I am looking for best practices to handle server restarts. Specifically, I push stock prices to users using websockets for a day trading simulation web app. I have 10k concurrent users. To ensure a responsive ux, I reconnect to the websocket when the onclose event is fired. As our user base has grown we have had to scale our hardware. In addition to better hardware, we have implemented a random delay before reconnecting. The goal of this is to spread out the influx of handshakes when the server restarts ever night (Continuous Deployment). However some of our users have poor internet (isp and or wifi). Their connection constantly drops. For these users I would prefer they reconnect immediately. Is there a solution for this problem that doesn't have the aforementioned tradeoffs?
The question is calling for a subjective response, here is mine :)
Discriminating a client disconnection and a server shutdown:
This can be achieved by sending a shutdown message over the websocket so that active clients can prepare and reconnect with a random delay. Thus, a client that encounters an onclose
event without a proper shutdown broadcast would be able to reconnect asap. This means that the client application needs to be modified to account for this special shutdown event.

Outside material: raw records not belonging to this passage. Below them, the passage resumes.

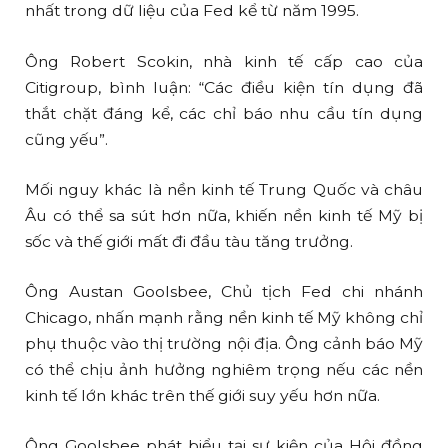
nhất trong dữ liệu của Fed kể từ năm 1995.
Ông Robert Scokin, nhà kinh tế cấp cao của
Citigroup, bình luận: “Các điều kiện tín dụng đã
thắt chặt đáng kể, các chỉ báo nhu cầu tín dụng
cũng yếu”.
Mối nguy khác là nền kinh tế Trung Quốc và châu
Âu có thể sa sút hơn nữa, khiến nền kinh tế Mỹ bị
sốc và thế giới mất đi đầu tàu tăng trưởng.
Ông Austan Goolsbee, Chủ tịch Fed chi nhánh
Chicago, nhấn mạnh rằng nền kinh tế Mỹ không chỉ
phụ thuộc vào thị trường nội địa. Ông cảnh báo Mỹ
có thể chịu ảnh hưởng nghiêm trọng nếu các nền
kinh tế lớn khác trên thế giới suy yếu hơn nữa.
Ông Goolsbee phát biểu tại sự kiện của Hội đồng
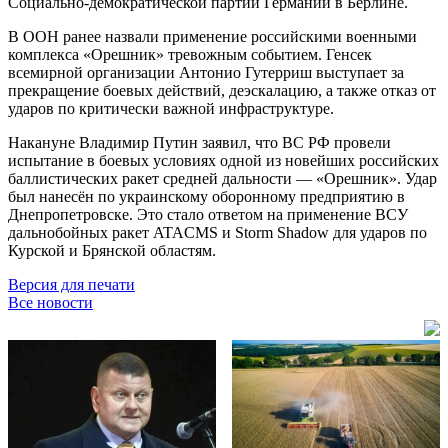
Социально-демократической партии Германии в Берлине.
В ООН ранее назвали применение российскими военными
комплекса «Орешник» тревожным событием. Генсек
всемирной организации Антонио Гутерриш выступает за
прекращение боевых действий, деэскалацию, а также отказ от
ударов по критически важной инфраструктуре.
Накануне Владимир Путин заявил, что ВС РФ провели
испытание в боевых условиях одной из новейших российских
баллистических ракет средней дальности — «Орешник». Удар
был нанесён по украинскому оборонному предприятию в
Днепропетровске. Это стало ответом на применение ВСУ
дальнобойных ракет ATACMS и Storm Shadow для ударов по
Курской и Брянской областям.
Версия для печати
Все новости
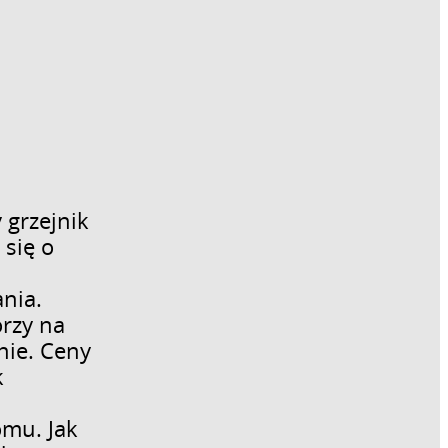
 grzejnik
 się o
nia.
órzy na
nie. Ceny
k
omu. Jak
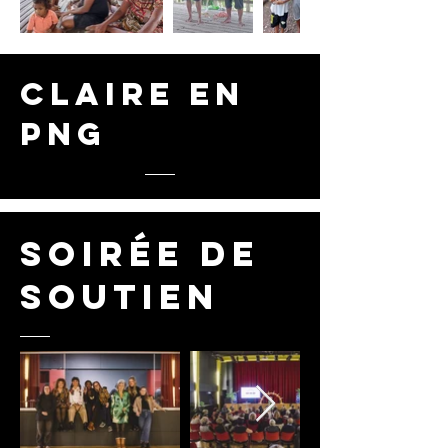
claire en
PNG
soirée de
soutien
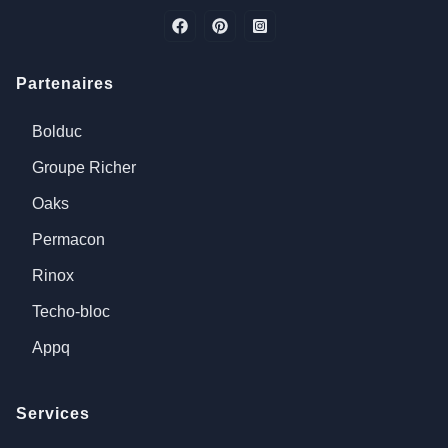
Partenaires
Bolduc
Groupe Richer
Oaks
Permacon
Rinox
Techo-bloc
Appq
Services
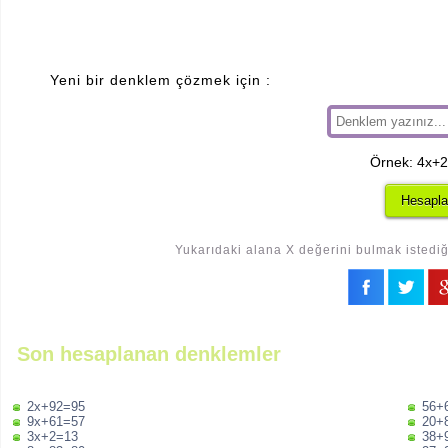
Yeni bir denklem çözmek için :
Örnek: 4x+
Yukarıdaki alana X değerini bulmak istediği
Son hesaplanan denklemler
2x+92=95
56+
9x+61=57
20+
3x+2=13
38+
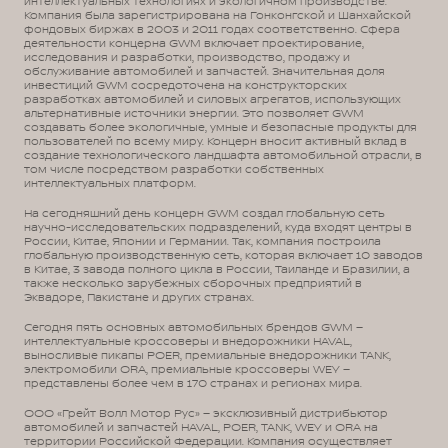
интеллектуальных технологиях и экологичном производстве.
Компания была зарегистрирована на Гонконгской и Шанхайской
фондовых биржах в 2003 и 2011 годах соответственно. Сфера
деятельности концерна GWM включает проектирование,
исследования и разработки, производство, продажу и
обслуживание автомобилей и запчастей. Значительная доля
инвестиций GWM сосредоточена на конструкторских
разработках автомобилей и силовых агрегатов, использующих
альтернативные источники энергии. Это позволяет GWM
создавать более экологичные, умные и безопасные продукты для
пользователей по всему миру. Концерн вносит активный вклад в
создание технологического ландшафта автомобильной отрасли, в
том числе посредством разработки собственных
интеллектуальных платформ.
На сегодняшний день концерн GWM создал глобальную сеть
научно-исследовательских подразделений, куда входят центры в
России, Китае, Японии и Германии. Так, компания построила
глобальную производственную сеть, которая включает 10 заводов
в Китае, 3 завода полного цикла в России, Таиланде и Бразилии, а
также несколько зарубежных сборочных предприятий в
Эквадоре, Пакистане и других странах.
Сегодня пять основных автомобильных брендов GWM –
интеллектуальные кроссоверы и внедорожники HAVAL,
выносливые пикапы POER, премиальные внедорожники TANK,
электромобили ORA, премиальные кроссоверы WEY –
представлены более чем в 170 странах и регионах мира.
ООО «Грейт Волл Мотор Рус» – эксклюзивный дистрибьютор
автомобилей и запчастей HAVAL, POER, TANK, WEY и ORA на
территории Российской Федерации. Компания осуществляет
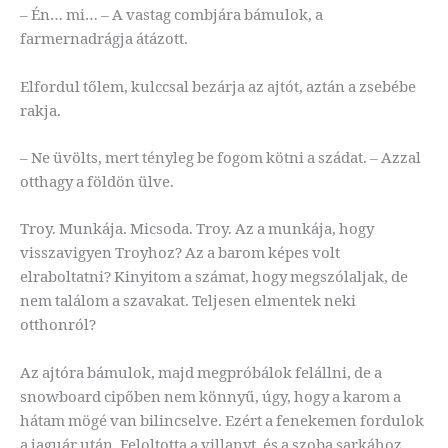
– Én… mi… – A vastag combjára bámulok, a
farmernadrágja átázott.
Elfordul tőlem, kulccsal bezárja az ajtót, aztán a zsebébe
rakja.
– Ne üvölts, mert tényleg be fogom kötni a szádat. – Azzal
otthagy a földön ülve.
Troy. Munkája. Micsoda. Troy. Az a munkája, hogy
visszavigyen Troyhoz? Az a barom képes volt
elraboltatni? Kinyitom a számat, hogy megszólaljak, de
nem találom a szavakat. Teljesen elmentek neki
otthonról?
Az ajtóra bámulok, majd megpróbálok felállni, de a
snowboard cipőben nem könnyű, úgy, hogy a karom a
hátam mögé van bilincselve. Ezért a fenekemen fordulok
a jaguár után. Feloltotta a villanyt, és a szoba sarkához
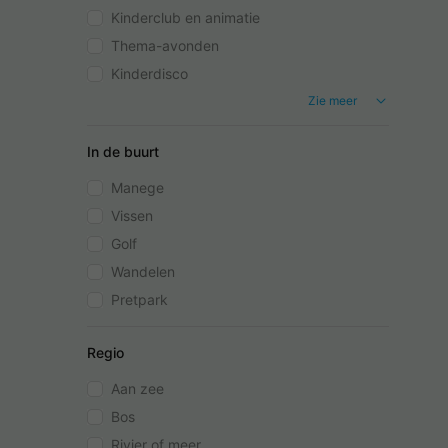
Kinderclub en animatie
Thema-avonden
Kinderdisco
Zie meer
In de buurt
Manege
Vissen
Golf
Wandelen
Pretpark
Regio
Aan zee
Bos
Rivier of meer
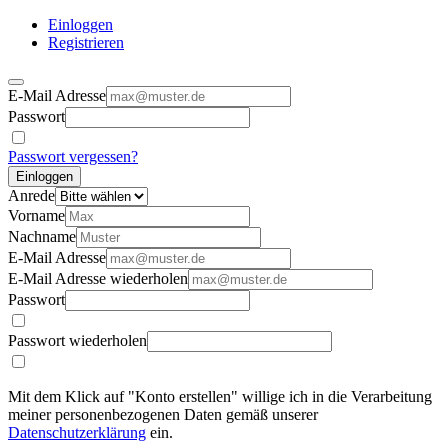
Einloggen
Registrieren
E-Mail Adresse
Passwort
Passwort vergessen?
Einloggen
Anrede
Vorname
Nachname
E-Mail Adresse
E-Mail Adresse wiederholen
Passwort
Passwort wiederholen
Mit dem Klick auf "Konto erstellen" willige ich in die Verarbeitung
meiner personenbezogenen Daten gemäß unserer
Datenschutzerklärung
ein.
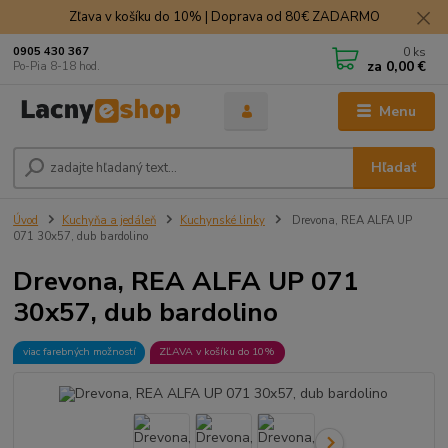
Zľava v košíku do 10% | Doprava od 80€ ZADARMO
0
ks
0905 430 367
za
0,00 €
Po-Pia 8-18 hod.
Menu
Hľadať
Úvod
Kuchyňa a jedáleň
Kuchynské linky
Drevona, REA ALFA UP
071 30x57, dub bardolino
Drevona, REA ALFA UP 071
30x57, dub bardolino
viac farebných možností
ZĽAVA v košíku do 10%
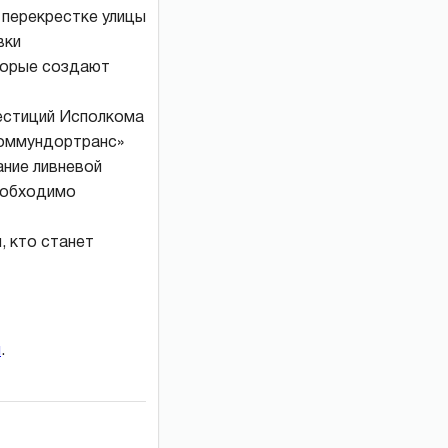
 перекрестке улицы
вки
торые создают
вестиций Исполкома
коммундортранс»
ние ливневой
необходимо
, кто станет
и
.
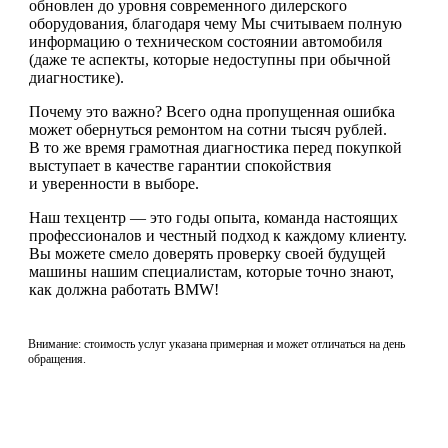
обновлен до уровня современного дилерского
оборудования, благодаря чему Мы считываем полную
информацию о техническом состоянии автомобиля
(даже те аспекты, которые недоступны при обычной
диагностике).
Почему это важно? Всего одна пропущенная ошибка
может обернуться ремонтом на сотни тысяч рублей.
В то же время грамотная диагностика перед покупкой
выступает в качестве гарантии спокойствия
и уверенности в выборе.
Наш техцентр — это годы опыта, команда настоящих
профессионалов и честный подход к каждому клиенту.
Вы можете смело доверять проверку своей будущей
машины нашим специалистам, которые точно знают,
как должна работать BMW!
Внимание: стоимость услуг указана примерная и может отличаться на день
обращения.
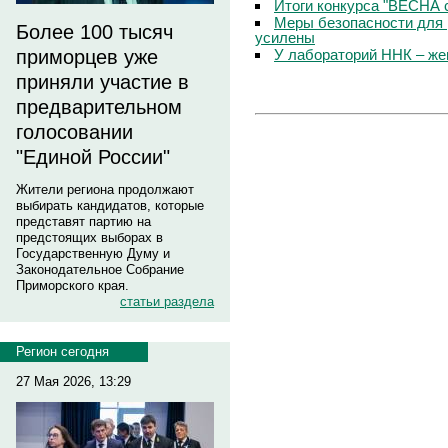
Итоги конкурса "ВЕСНА 
Меры безопасности для 
Более 100 тысяч
усилены
У лабораторий ННК – же
приморцев уже
приняли участие в
предварительном
голосовании
"Единой России"
Жители региона продолжают
выбирать кандидатов, которые
представят партию на
предстоящих выборах в
Государственную Думу и
Законодательное Собрание
Приморского края.
статьи раздела
Регион сегодня
27 Мая 2026, 13:29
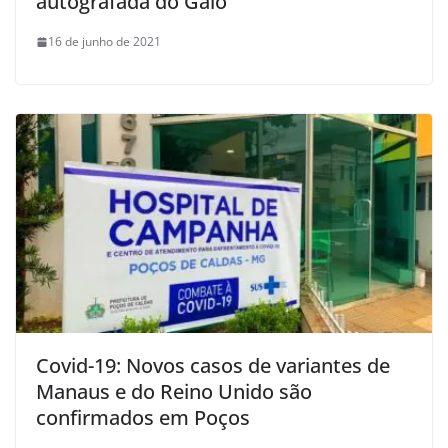
autografada do Galo
16 de junho de 2021
Covid-19: Novos casos de variantes de
Manaus e do Reino Unido são
confirmados em Poços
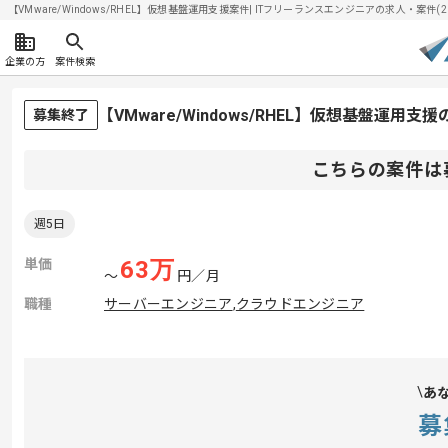
【VMware/Windows/RHEL】仮想基盤運用支援案件| ITフリーランスエンジニアの求人・案件(202
企業の方
案件検索
【VMware/Windows/RHEL】仮想基盤運
募集終了
こちらの案件は
週5日
単価
63
万
〜
円／月
職種
サーバーエンジニア
,
クラウドエンジニア
あ
募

Handle the handshake load: Some web servers can handle incoming connections as an asynchronous parallel event queue, thus at most X connections will be initialized at the same time (in parallel) and others will wait in a queue until their turn comes. This allows to safeguard the server performance and the websocket handshake will thus be automatically delayed based on the true processing capabilities of the server. Of course, this means a change of web server technology and depends on your use-case.